FWIW, we can find the series
$$\frac1{(1+x)^2}=1-2x+3x^2-4x^3+5x^4-6x^5+\dots$$ which is valid for $|x|<1$, using polynomial long division.
$$\begin{align} &\underline{1-2x+3x^2-\dots}\\ 1+2x+x^2)&1\\ &\underline{1+2x+x^2}\\ &-2x-x^2\\ &\underline{-2x-4x^2-2x^3}\\ &3x^2+2x^3\\ &\underline{3x^2+6x^3+3x^4}\\ &-4x^3-3x^4\\ \end{align}$$ Etc.

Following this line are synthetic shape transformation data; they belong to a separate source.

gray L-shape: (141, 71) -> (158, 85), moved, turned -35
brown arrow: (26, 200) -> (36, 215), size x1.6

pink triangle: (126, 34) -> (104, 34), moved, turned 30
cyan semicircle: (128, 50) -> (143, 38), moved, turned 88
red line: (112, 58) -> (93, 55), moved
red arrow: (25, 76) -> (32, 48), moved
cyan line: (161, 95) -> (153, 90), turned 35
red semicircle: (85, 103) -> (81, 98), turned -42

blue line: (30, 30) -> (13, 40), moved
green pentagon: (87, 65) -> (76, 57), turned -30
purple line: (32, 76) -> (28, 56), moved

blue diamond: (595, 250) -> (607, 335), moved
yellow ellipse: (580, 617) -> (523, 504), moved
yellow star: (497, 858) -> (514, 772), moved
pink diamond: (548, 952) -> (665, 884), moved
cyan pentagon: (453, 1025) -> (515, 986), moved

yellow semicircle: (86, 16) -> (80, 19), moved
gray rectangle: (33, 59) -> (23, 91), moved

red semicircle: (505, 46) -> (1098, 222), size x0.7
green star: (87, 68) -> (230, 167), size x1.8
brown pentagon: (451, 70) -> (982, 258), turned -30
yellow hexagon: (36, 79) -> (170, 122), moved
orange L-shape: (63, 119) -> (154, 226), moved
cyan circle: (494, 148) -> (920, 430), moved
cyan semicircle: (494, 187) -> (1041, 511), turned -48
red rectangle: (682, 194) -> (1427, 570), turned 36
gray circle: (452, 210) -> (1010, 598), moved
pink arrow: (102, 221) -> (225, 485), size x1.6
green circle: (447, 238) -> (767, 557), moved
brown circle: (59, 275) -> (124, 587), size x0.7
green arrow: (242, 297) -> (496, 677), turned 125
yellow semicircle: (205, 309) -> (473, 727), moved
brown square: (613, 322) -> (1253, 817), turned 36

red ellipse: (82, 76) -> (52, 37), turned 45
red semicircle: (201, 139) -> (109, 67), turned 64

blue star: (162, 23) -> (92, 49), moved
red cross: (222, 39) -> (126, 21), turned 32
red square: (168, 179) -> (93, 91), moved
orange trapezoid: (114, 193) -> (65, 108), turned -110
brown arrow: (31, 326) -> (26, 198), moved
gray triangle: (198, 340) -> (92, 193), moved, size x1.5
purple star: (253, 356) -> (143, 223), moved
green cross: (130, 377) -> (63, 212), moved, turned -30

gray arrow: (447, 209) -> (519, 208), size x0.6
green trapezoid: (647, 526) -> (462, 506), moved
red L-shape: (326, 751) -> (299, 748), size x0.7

And we can verify it by multiplication:
$$\begin{array}{r|rrrrrrr} 1 & 1 & -2x & +3x^2 & -4x^3 & +5x^4 & -6x^5 & \dots\\ 2x & & 2x & -4x^2 & +6x^3 & -8x^4 & +10x^5 & \dots\\ x^2 & & & x^2 & -2x^3 & +3x^4 & -4x^5 & \dots\\ \end{array}$$
For small $\frac hR$, ignore the terms of $(\frac hR)^2$ below
$$\left(1+\frac{h}{R}\right)^{-2} = \frac1{1+\frac{2h}{R}+( \frac{h}{R})^2} \approx \frac1{1+\frac{2h}{R}} = \frac{1-\frac{2h}{R}}{1-(\frac{2h}{R})^2} \approx 1-\frac{2h}{R} $$